**ACTION ITEM**. Repeat the records. Each line must match exactly.

[DATASET EXCERPTS — start]

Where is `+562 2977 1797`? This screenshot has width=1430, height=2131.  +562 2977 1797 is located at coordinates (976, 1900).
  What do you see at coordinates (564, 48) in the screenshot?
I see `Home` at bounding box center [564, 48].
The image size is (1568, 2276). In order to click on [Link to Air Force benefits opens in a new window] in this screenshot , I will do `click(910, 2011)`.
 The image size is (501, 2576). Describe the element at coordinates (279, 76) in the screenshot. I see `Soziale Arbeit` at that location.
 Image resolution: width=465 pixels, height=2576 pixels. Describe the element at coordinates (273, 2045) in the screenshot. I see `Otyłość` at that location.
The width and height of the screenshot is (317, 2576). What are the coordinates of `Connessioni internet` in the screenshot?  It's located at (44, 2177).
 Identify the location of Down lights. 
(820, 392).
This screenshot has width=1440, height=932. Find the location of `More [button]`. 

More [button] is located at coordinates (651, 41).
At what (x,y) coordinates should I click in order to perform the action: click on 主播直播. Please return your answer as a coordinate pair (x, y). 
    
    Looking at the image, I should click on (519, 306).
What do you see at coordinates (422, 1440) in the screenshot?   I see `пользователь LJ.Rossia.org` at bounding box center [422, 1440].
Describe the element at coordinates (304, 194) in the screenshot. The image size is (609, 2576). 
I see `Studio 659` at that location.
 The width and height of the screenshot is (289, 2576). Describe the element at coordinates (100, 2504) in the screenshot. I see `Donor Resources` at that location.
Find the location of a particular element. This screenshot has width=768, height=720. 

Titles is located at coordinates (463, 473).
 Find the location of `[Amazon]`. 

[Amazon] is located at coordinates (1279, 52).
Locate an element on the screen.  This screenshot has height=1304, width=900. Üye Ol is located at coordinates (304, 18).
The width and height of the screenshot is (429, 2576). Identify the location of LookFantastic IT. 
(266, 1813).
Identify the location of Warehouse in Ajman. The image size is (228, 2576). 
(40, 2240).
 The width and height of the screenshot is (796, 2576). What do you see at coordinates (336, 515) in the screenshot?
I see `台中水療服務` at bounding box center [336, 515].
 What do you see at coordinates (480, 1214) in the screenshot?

[DATASET EXCERPTS — finish]

**EXERCISE ANSWER**.
Where is `+562 2977 1797`? This screenshot has width=1430, height=2131.  +562 2977 1797 is located at coordinates (976, 1900).
  What do you see at coordinates (564, 48) in the screenshot?
I see `Home` at bounding box center [564, 48].
The image size is (1568, 2276). In order to click on [Link to Air Force benefits opens in a new window] in this screenshot , I will do `click(910, 2011)`.
 The image size is (501, 2576). Describe the element at coordinates (279, 76) in the screenshot. I see `Soziale Arbeit` at that location.
 Image resolution: width=465 pixels, height=2576 pixels. Describe the element at coordinates (273, 2045) in the screenshot. I see `Otyłość` at that location.
The width and height of the screenshot is (317, 2576). What are the coordinates of `Connessioni internet` in the screenshot?  It's located at (44, 2177).
 Identify the location of Down lights. 
(820, 392).
This screenshot has width=1440, height=932. Find the location of `More [button]`. 

More [button] is located at coordinates (651, 41).
At what (x,y) coordinates should I click in order to perform the action: click on 主播直播. Please return your answer as a coordinate pair (x, y). 
    
    Looking at the image, I should click on (519, 306).
What do you see at coordinates (422, 1440) in the screenshot?   I see `пользователь LJ.Rossia.org` at bounding box center [422, 1440].
Describe the element at coordinates (304, 194) in the screenshot. The image size is (609, 2576). 
I see `Studio 659` at that location.
 The width and height of the screenshot is (289, 2576). Describe the element at coordinates (100, 2504) in the screenshot. I see `Donor Resources` at that location.
Find the location of a particular element. This screenshot has width=768, height=720. 

Titles is located at coordinates (463, 473).
 Find the location of `[Amazon]`. 

[Amazon] is located at coordinates (1279, 52).
Locate an element on the screen.  This screenshot has height=1304, width=900. Üye Ol is located at coordinates (304, 18).
The width and height of the screenshot is (429, 2576). Identify the location of LookFantastic IT. 
(266, 1813).
Identify the location of Warehouse in Ajman. The image size is (228, 2576). 
(40, 2240).
 The width and height of the screenshot is (796, 2576). What do you see at coordinates (336, 515) in the screenshot?
I see `台中水療服務` at bounding box center [336, 515].
 What do you see at coordinates (480, 1214) in the screenshot?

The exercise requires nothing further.